%%
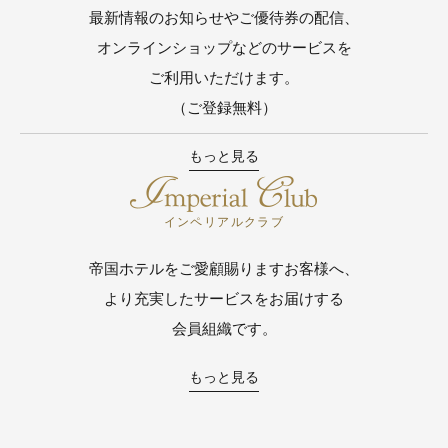
最新情報のお知らせやご優待券の配信、
オンラインショップなどのサービスを
ご利用いただけます。
（ご登録無料）
もっと見る
インペリアルクラブ
帝国ホテルをご愛顧賜りますお客様へ、
より充実したサービスをお届けする
会員組織です。
もっと見る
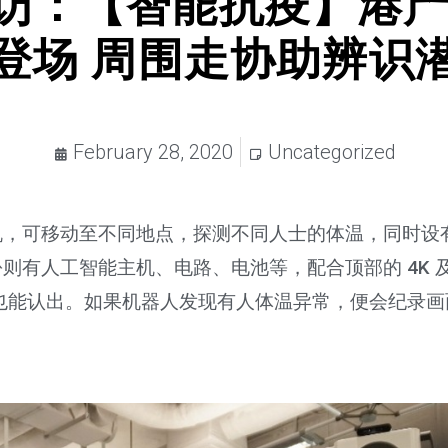
e专访：【智能抗疫】港
登场 周围走协助辨识
February 28, 2020
Uncategorized
机，可移动至不同地点，探测不同人士的体温，同时设
则有人工智能主机、电路、电池等，配合顶部的 4K 
也能认出。如果机器人发现有人体温异常，便会纪录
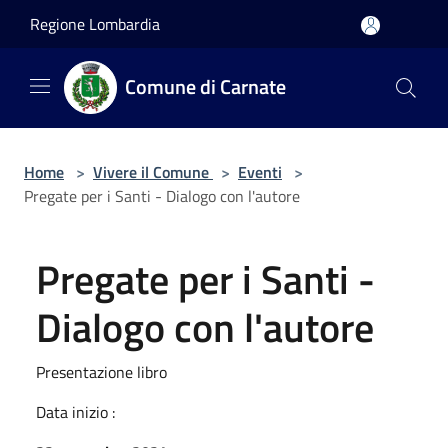
Salta al contenuto principale
Regione Lombardia
Comune di Carnate
Home
>
Vivere il Comune
>
Eventi
>
Pregate per i Santi - Dialogo con l'autore
Pregate per i Santi -
Dialogo con l'autore
Presentazione libro
Data inizio :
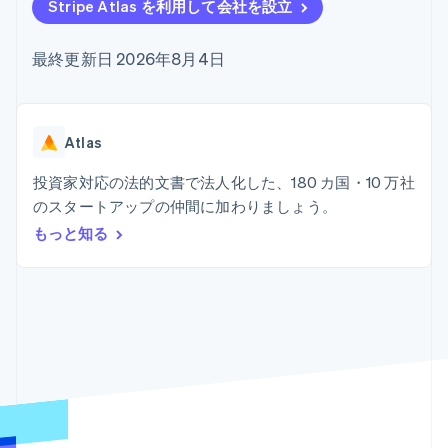
Recognition
ポーネント
Stripe Atlas を利用して会社を設立
SaaS
従量課金請求を提供
決済手段
製品ロードマップ
ステーブルコイン担保型
会計管理の
125 以上の決
Sessions 年次カンファ
のカードを発行
最終更新日 2026年8月4日
自動化
済手段を利用
レンス
エージェントによるサー
Stripe
可能
Terminal
採用情報
ビスのプロビジョニング
Sigma
業種別
対面支払い
ニュースルーム
と管理
カスタムレ
Authorization
Stripe Press
ポート
Boost
AI 企業
Atlas
Data
決済成功率の
クリエイターエコノミ―
Pipeline
最適化
ゲーム
投資家対応の法的文書で法人化した、180 カ国・10 万社
リソース
データの同
Link
ホスピタリティ、旅行、
お問い合わせ
のスタートアップの仲間に加わりましょう。
期
スピーディー
レジャー
な決済
保険
アプリへの導入
もっと知る
営業にお問い合わせ
メディアおよびエンター
コードサンプル
パートナーになる
テインメント
開発者のブログ
非営利団体
API ステータス
プロフェッショナルサー
その他
ビス
Product roadmap
パブリックセクター
今後の予定を確認
小売業
Radar
不正防止
エコシステム
Atlas
スタートアップの企業設立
%%
#### Assignment
What you output must be exactly the lines from the line with "より充実したサービスをお届けする" through the last line of the listing, pictures excluded.

#### Written answer
より充実したサービスをお届けする
会員組織です。
もっと見る
e专访：【智能抗疫】港
登场 周围走协助辨识
February 28, 2020
Uncategorized
机，可移动至不同地点，探测不同人士的体温，同时设
则有人工智能主机、电路、电池等，配合顶部的 4K 
也能认出。如果机器人发现有人体温异常，便会纪录
Salta al contenuto principale
Regione Lombardia
Comune di Carnate
Home
>
Vivere il Comune
>
Eventi
>
Pregate per i Santi - Dialogo con l'autore
Pregate per i Santi -
Dialogo con l'autore
Presentazione libro
Data inizio :
Recognition
ポーネント
Stripe Atlas を利用して会社を設立
SaaS
従量課金請求を提供
決済手段
製品ロードマップ
ステーブルコイン担保型
会計管理の
125 以上の決
Sessions 年次カンファ
のカードを発行
最終更新日 2026年8月4日
自動化
済手段を利用
レンス
エージェントによるサー
Stripe
可能
Terminal
採用情報
ビスのプロビジョニング
Sigma
業種別
対面支払い
ニュースルーム
と管理
カスタムレ
Authorization
Stripe Press
ポート
Boost
AI 企業
Atlas
Data
決済成功率の
クリエイターエコノミ―
Pipeline
最適化
ゲーム
投資家対応の法的文書で法人化した、180 カ国・10 万社
リソース
データの同
Link
ホスピタリティ、旅行、
お問い合わせ
のスタートアップの仲間に加わりましょう。
期
スピーディー
レジャー
な決済
保険
アプリへの導入
もっと知る
営業にお問い合わせ
メディアおよびエンター
コードサンプル
パートナーになる
テインメント
開発者のブログ
非営利団体
API ステータス
プロフェッショナルサー
その他
ビス
Product roadmap
パブリックセクター
今後の予定を確認
小売業
Radar
不正防止
エコシステム
Atlas
スタートアップの企業設立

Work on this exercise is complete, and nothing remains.